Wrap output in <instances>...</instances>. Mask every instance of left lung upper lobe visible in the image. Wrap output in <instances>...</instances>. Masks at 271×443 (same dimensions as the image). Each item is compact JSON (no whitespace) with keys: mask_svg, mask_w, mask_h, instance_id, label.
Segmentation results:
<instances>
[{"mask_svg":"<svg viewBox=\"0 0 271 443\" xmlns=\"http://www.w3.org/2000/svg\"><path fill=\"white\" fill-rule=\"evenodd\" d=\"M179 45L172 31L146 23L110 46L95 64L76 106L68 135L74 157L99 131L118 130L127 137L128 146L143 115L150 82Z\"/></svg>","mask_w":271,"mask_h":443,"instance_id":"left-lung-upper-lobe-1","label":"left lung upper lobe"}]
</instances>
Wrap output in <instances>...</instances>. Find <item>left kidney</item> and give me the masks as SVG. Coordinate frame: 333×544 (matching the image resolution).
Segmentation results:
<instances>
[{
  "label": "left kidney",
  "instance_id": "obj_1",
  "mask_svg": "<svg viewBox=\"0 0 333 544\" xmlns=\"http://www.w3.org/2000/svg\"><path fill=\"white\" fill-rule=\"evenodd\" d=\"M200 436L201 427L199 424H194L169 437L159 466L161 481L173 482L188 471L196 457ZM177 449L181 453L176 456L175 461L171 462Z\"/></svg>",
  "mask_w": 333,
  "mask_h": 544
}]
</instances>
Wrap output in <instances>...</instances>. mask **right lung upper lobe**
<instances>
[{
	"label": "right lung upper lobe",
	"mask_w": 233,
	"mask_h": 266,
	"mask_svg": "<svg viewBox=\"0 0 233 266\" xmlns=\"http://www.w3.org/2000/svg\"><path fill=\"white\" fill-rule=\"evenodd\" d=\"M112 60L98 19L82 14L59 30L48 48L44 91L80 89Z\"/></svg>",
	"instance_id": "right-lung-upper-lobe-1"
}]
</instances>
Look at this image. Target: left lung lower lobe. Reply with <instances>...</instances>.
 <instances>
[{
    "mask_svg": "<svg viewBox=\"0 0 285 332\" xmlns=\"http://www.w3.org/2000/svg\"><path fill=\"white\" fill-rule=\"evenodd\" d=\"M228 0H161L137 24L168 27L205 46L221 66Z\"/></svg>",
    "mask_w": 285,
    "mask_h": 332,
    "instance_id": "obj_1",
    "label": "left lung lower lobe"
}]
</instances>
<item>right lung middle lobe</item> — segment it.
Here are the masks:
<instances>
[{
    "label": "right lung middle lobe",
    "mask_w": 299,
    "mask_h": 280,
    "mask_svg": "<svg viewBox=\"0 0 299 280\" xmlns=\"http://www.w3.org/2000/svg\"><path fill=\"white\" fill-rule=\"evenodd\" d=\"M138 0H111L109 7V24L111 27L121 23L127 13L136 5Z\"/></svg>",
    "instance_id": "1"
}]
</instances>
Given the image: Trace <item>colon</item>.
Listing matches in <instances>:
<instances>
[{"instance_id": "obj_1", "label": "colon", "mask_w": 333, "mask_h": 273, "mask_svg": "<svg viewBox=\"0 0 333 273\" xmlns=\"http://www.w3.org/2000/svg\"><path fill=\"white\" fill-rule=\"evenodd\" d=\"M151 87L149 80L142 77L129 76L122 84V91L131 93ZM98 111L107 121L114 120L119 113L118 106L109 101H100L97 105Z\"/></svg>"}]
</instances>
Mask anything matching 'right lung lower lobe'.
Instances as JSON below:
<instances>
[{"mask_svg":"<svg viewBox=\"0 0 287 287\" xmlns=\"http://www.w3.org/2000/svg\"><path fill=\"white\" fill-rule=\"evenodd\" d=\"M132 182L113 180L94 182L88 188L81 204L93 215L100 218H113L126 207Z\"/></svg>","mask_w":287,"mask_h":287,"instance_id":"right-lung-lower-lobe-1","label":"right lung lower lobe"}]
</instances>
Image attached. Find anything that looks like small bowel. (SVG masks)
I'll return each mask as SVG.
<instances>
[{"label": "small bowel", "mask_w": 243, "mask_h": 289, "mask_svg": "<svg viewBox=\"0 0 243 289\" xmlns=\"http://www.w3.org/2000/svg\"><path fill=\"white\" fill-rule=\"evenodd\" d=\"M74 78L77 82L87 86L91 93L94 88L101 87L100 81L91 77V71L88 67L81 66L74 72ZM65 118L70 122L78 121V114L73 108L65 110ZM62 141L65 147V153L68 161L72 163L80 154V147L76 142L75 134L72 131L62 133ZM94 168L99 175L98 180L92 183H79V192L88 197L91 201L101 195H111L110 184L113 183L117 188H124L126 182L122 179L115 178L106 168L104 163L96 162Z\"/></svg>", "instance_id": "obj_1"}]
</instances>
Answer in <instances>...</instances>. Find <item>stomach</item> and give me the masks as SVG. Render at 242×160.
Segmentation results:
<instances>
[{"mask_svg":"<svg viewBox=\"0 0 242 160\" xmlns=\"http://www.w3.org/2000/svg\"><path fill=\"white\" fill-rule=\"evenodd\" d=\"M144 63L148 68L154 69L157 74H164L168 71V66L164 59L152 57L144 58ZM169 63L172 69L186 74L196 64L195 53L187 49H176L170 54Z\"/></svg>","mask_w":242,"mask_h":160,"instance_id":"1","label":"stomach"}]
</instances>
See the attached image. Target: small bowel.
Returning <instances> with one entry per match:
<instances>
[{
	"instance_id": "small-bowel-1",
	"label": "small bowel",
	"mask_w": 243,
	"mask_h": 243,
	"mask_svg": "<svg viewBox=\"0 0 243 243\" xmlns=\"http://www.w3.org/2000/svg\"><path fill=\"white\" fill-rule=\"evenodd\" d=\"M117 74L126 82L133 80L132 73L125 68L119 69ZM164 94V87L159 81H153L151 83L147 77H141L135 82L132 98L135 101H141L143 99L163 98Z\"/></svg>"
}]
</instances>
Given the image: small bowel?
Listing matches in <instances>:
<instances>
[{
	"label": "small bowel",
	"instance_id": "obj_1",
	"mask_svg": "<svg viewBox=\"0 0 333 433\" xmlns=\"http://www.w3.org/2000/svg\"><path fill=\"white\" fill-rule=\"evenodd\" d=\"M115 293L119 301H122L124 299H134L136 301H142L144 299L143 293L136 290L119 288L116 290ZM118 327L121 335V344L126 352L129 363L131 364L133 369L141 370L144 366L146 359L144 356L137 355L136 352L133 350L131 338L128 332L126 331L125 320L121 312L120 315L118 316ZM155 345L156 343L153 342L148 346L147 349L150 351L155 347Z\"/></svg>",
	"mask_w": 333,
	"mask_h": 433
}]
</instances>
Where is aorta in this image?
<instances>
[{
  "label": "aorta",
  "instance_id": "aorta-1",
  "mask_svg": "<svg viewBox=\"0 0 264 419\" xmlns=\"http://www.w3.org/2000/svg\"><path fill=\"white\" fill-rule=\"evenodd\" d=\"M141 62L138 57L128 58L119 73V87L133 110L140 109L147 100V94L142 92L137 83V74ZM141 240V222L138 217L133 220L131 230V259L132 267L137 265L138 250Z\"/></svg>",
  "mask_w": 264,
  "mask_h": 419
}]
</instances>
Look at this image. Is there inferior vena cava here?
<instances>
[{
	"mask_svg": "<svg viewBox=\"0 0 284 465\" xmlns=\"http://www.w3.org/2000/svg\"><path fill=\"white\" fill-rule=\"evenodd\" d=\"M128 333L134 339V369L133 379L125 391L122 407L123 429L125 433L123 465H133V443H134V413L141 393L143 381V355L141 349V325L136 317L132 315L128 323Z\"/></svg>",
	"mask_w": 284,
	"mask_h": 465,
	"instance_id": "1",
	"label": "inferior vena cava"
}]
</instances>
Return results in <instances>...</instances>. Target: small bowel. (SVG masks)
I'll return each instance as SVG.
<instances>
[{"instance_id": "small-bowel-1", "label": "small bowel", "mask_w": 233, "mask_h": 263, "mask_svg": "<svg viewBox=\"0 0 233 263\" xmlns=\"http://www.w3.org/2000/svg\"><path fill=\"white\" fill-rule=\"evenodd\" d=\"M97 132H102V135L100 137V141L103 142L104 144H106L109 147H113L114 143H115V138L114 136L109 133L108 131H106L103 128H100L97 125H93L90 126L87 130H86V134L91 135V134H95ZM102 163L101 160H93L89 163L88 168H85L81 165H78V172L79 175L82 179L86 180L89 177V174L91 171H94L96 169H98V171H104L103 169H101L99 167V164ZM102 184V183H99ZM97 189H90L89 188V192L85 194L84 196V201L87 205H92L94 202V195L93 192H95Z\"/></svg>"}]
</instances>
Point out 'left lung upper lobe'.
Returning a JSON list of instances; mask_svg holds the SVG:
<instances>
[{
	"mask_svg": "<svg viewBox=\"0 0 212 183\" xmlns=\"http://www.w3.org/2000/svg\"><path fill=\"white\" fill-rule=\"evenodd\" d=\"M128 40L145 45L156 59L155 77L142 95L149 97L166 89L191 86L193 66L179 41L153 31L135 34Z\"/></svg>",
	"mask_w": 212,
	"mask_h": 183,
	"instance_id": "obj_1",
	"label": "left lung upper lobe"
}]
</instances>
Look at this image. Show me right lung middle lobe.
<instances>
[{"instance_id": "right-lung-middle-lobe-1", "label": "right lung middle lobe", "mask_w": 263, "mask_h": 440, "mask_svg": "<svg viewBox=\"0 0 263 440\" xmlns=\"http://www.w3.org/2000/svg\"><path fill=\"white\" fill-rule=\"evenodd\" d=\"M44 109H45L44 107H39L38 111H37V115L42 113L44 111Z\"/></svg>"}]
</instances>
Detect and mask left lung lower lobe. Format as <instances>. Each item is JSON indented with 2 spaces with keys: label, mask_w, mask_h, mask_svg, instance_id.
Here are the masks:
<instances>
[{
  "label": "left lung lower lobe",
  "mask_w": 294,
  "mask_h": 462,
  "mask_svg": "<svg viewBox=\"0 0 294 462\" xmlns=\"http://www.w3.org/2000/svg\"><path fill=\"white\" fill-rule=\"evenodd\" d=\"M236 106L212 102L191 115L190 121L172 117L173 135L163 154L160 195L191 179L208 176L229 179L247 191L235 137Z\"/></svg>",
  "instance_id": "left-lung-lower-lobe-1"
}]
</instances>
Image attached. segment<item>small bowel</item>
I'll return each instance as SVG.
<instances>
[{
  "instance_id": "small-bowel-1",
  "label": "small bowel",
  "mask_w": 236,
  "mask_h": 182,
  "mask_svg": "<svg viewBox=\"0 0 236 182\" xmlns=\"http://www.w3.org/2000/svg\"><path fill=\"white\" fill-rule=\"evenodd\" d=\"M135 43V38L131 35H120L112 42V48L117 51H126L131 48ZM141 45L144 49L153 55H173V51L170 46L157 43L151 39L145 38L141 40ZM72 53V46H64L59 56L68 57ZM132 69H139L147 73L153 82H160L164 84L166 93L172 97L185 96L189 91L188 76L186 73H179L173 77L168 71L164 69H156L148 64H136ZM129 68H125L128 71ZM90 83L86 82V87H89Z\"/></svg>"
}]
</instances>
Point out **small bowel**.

━━━━━━━━━━━━━━━━

→ Required work
Emit only the final stretch of the records: the line containing "Image attached. segment<item>small" through the end, each line exactly as it stands.

→ Solved exercise
Image attached. segment<item>small bowel</item>
I'll return each instance as SVG.
<instances>
[{
  "instance_id": "small-bowel-1",
  "label": "small bowel",
  "mask_w": 236,
  "mask_h": 182,
  "mask_svg": "<svg viewBox=\"0 0 236 182\" xmlns=\"http://www.w3.org/2000/svg\"><path fill=\"white\" fill-rule=\"evenodd\" d=\"M135 43V38L131 35H120L112 42V48L117 51H126L131 48ZM141 45L144 49L153 55H173V51L170 46L157 43L151 39L145 38L141 40ZM72 53V46H64L59 56L68 57ZM132 69H139L147 73L153 82H160L164 84L166 93L172 97L185 96L189 91L188 76L186 73H179L173 77L168 71L164 69H156L148 64H136ZM129 68H125L128 71ZM90 83L86 82V87H89Z\"/></svg>"
}]
</instances>
Point out **small bowel**.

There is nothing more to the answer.